Award Winner

Pain, Deep Neck Flexor Performance, Neck Disability and Posture in Individuals with Temporomandibular Disorders with and without Otological Complaints: A Cross-Sectional Study

Each year The AAOP invites members and non-members to submit abstracts to be
considered for a poster presentation at the AAOP Annual Scientific Meetings.
We are pleased to present the 2022 2nd place winning poster.

This study was a collaboration between the Department of Physical Therapy, Department of Surgery, and Department of Dentistry from Federal University of Rio Grande do Norte in Brazil, and also from the Department of Physical Therapy from Florida International University in Miami.

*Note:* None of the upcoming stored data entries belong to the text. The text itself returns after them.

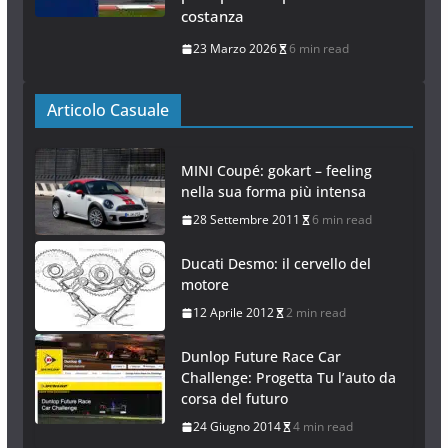
costanza
23 Marzo 2026
6 min read
Articolo Casuale
MINI Coupé: gokart – feeling
nella sua forma più intensa
28 Settembre 2011
6 min read
Ducati Desmo: il cervello del
motore
12 Aprile 2012
2 min read
Dunlop Future Race Car
Challenge: Progetta Tu l’auto da
corsa del futuro
24 Giugno 2014
4 min read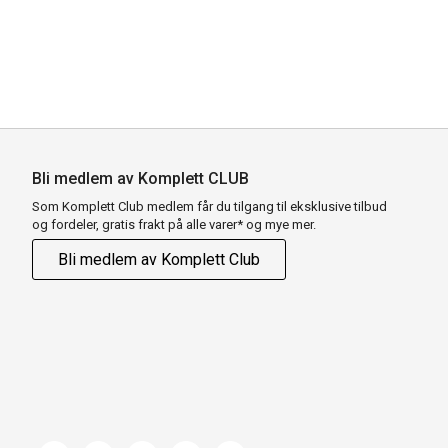
Bli medlem av Komplett CLUB
Som Komplett Club medlem får du tilgang til eksklusive tilbud
og fordeler, gratis frakt på alle varer* og mye mer.
Bli medlem av Komplett Club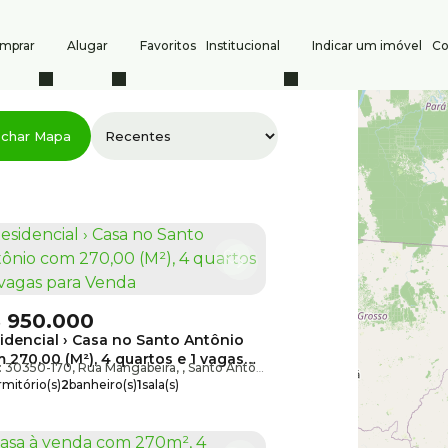
mprar
Alugar
Favoritos
Institucional
Indicar um imóvel
Co
s
Contato
char Mapa
Comprar
(31) 3247-1000
(31) 
Alugar
8386
atendimento@silvio
Indique um imóvel
CRECI: PJ 6532
Anuncie seu imóvel
$
950.000
idencial › Casa no Santo Antônio
izonte
,
Minas Gerais
,
Brasil
 270,00 (M²), 4 quartos e 1 vagas
: 30350-170
,
Rua Mangabeira
,
Santo Antônio
,
Belo Horizonte
,
Minas Ger
a Venda
mitório(s)
2
banheiro(s)
1
sala(s)
te(s)
1
vaga(s)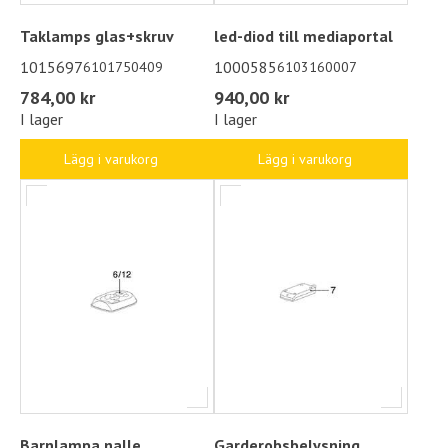
Taklamps glas+skruv
led-diod till mediaportal
1015697
1000585
6101750409
6103160007
784,00 kr
940,00 kr
I lager
I lager
Lägg i varukorg
Lägg i varukorg
Barnlampa nalle
Garderobsbelysning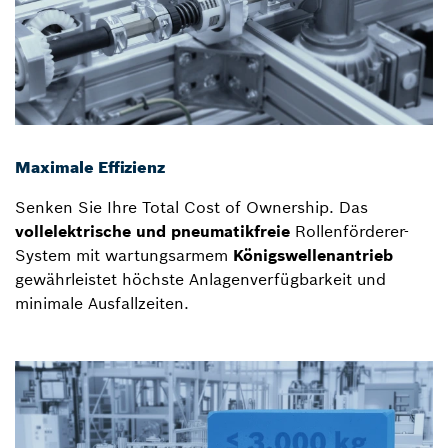
Maximale Effizienz
Senken Sie Ihre Total Cost of Ownership. Das
vollelektrische und pneumatikfreie
Rollenförderer-
System mit wartungsarmem
Königswellenantrieb
gewährleistet höchste Anlagenverfügbarkeit und
minimale Ausfallzeiten.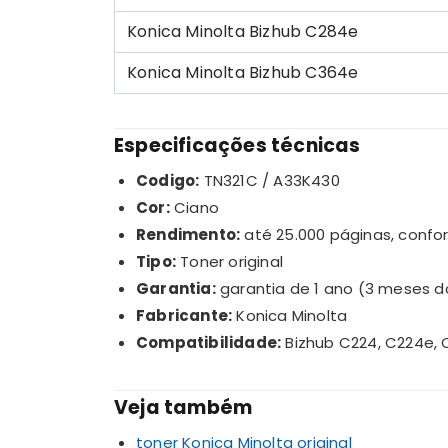
Konica Minolta Bizhub C284e
Konica Minolta Bizhub C364e
Especificações técnicas
Codigo:
TN321C / A33K430
Cor:
Ciano
Rendimento:
até 25.000 páginas, confo
Tipo:
Toner original
Garantia:
garantia de 1 ano (3 meses d
Fabricante:
Konica Minolta
Compatibilidade:
Bizhub C224, C224e, 
Veja também
toner Konica Minolta original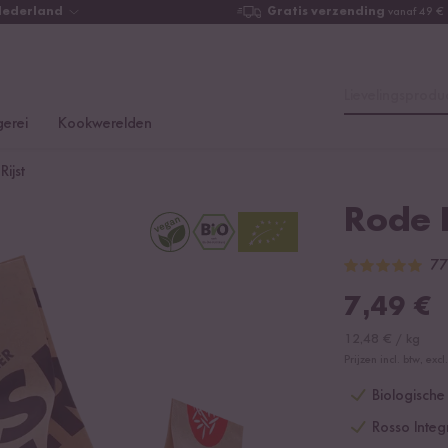
Nederland
Gratis verzending
vanaf 49 €
Lievelingsproduc
erei
Kookwerelden
ijst
Rode B
77
7,49
€
12,48
€
/
kg
Prijzen incl. btw, ex
Biologische 
Rosso Integ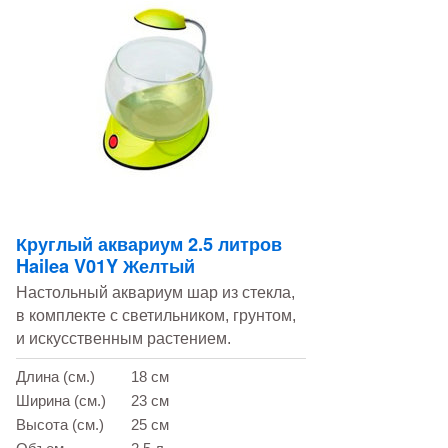
Круглый аквариум 2.5 литров
Hailea V01Y Желтый
Настольный аквариум шар из стекла,
в комплекте с светильником, грунтом,
и искусственным растением.
Длина (см.)
18 см
Ширина (см.)
23 см
Высота (см.)
25 см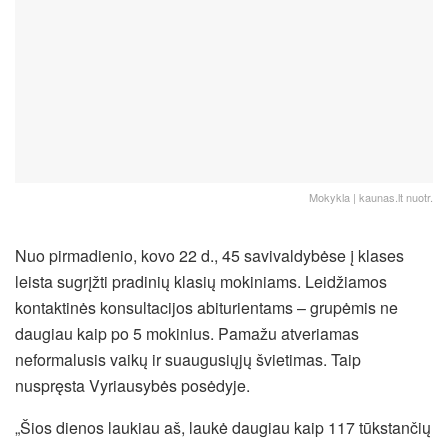
Mokykla | kaunas.lt nuotr.
Nuo pirmadienio, kovo 22 d., 45 savivaldybėse į klases
leista sugrįžti pradinių klasių mokiniams. Leidžiamos
kontaktinės konsultacijos abiturientams – grupėmis ne
daugiau kaip po 5 mokinius. Pamažu atveriamas
neformalusis vaikų ir suaugusiųjų švietimas. Taip
nuspręsta Vyriausybės posėdyje.
„Šios dienos laukiau aš, laukė daugiau kaip 117 tūkstančių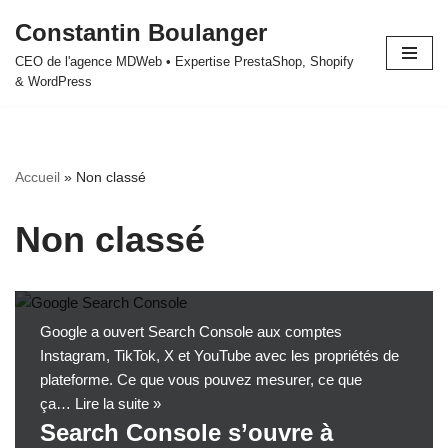
Constantin Boulanger
Aller
CEO de l'agence MDWeb • Expertise PrestaShop, Shopify
au
& WordPress
contenu
Accueil
»
Non classé
Non classé
Google a ouvert Search Console aux comptes
Instagram, TikTok, X et YouTube avec les propriétés de
plateforme. Ce que vous pouvez mesurer, ce que
ça…
Lire la suite »
Search Console s’ouvre à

So, considering the high prevalence of otological complaints in subjects with temporomandibular disorders (about 75% of them will have at least one otological complaint)  and also  the association between neck disorders and otological complaints, the aim of this cross-sectional study was to evaluate pain, deep neck flexor performance, disability, and head and neck posture in individuals with temporomandibular disorders with and without otological  complaints. A total of 57 individuals with temporomandibular disorders participated, and they were divided in the TMD group with otological complaints, (21 subjects), and TMD group without otological complaints (26 subjects).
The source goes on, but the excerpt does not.